> [Exercise description]: Where the string "المستخدم" occurs in a line of the entries below, copy that line.

+ + + + + + +

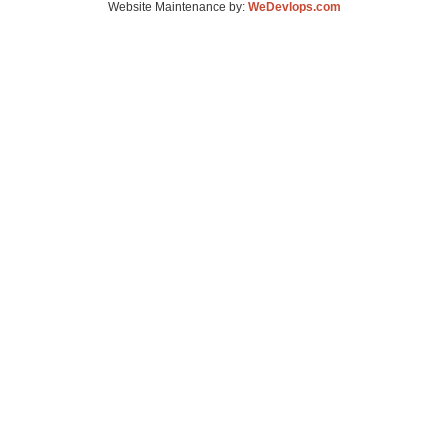
Website Maintenance by:
WeDevlops.com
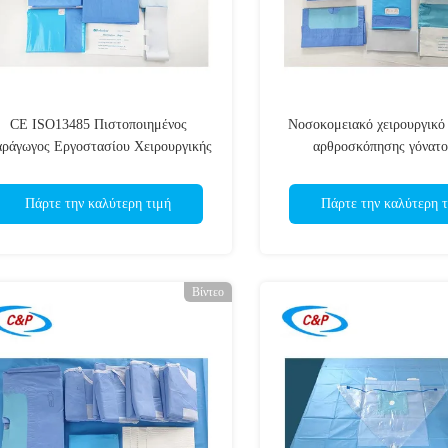
CE ISO13485 Πιστοποιημένος
Νοσοκομειακό χειρουργικό
ράγωγος Εργοστασίου Χειρουργικής
αρθροσκόπησης γόνατο
Κουρτίνας Χειρουργικής Κουρτίνας
αποστειρωμένο φράγ
Πάρτε την καλύτερη τιμή
Πάρτε την καλύτερη τ
Βίντεο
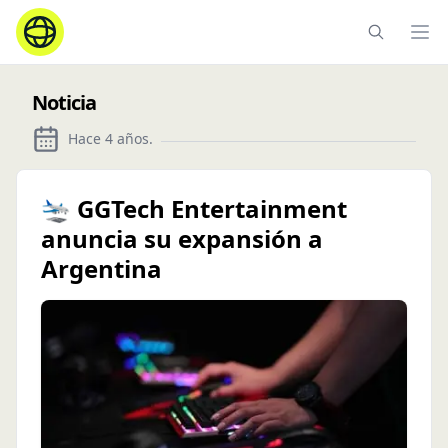
Ope
Noticia
Hace 4 años
.
🛬 GGTech Entertainment
anuncia su expansión a
Argentina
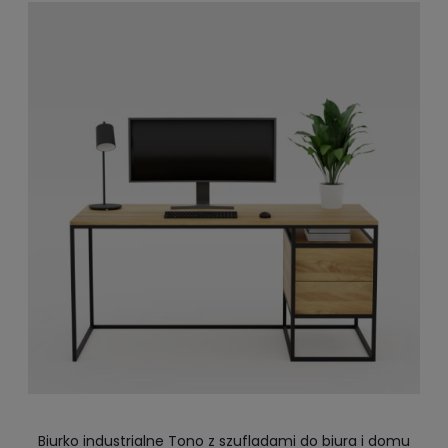
Biurko industrialne Tono z szufladami do biura i domu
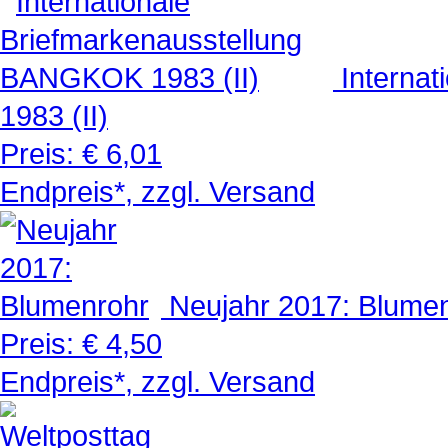
Interna
1983 (II)
Preis:
€ 6,01
Endpreis*, zzgl. Versand
Neujahr 2017: Blume
Preis:
€ 4,50
Endpreis*, zzgl. Versand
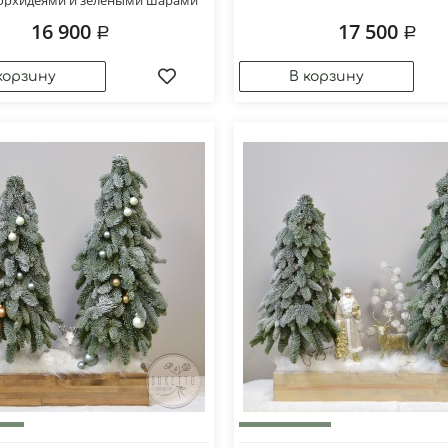
16 900
17 500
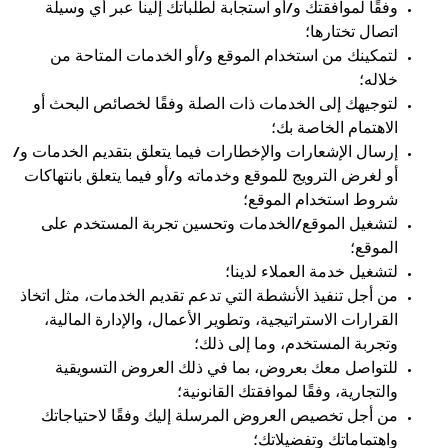
وفقًا لموافقتك و/أو استجابة لطلباتك إلينا عبر أي وسيلة
اتصال تختارها؛
لتمكينك من استخدام الموقع و/أو الخدمات المتاحة من
خلاله؛
لتوجيهك إلى الخدمات ذات الصلة وفقًا لخصائص البحث أو
الاهتمام الخاصة بك؛
إرسال الإشعارات والإخطارات فيما يتعلق بتقديم الخدمات و/
أو لغرض الترويج للموقع وخدماته و/أو فيما يتعلق بانتهاكات
شروط استخدام الموقع؛
لتشغيل الموقع/الخدمات وتحسين تجربة المستخدم على
الموقع؛
لتشغيل خدمة العملاء لدينا؛
من أجل تنفيذ الأنشطة التي تدعم تقديم الخدمات، مثل اتخاذ
القرارات الاستراتيجية، وتطوير الأعمال، والإدارة المالية،
وتجربة المستخدم، وما إلى ذلك؛
للتواصل معك بعروض، بما في ذلك العروض التسويقية
والتجارية، وفقًا لموافقتك القانونية؛
من أجل تخصيص العروض المرسلة إليك وفقًا لاحتياجاتك
واهتماماتك وتفضيلاتك؛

+ + + + + + +

> [Result for this exercise]:
لتشغيل الموقع/الخدمات وتحسين تجربة المستخدم على
وتجربة المستخدم، وما إلى ذلك؛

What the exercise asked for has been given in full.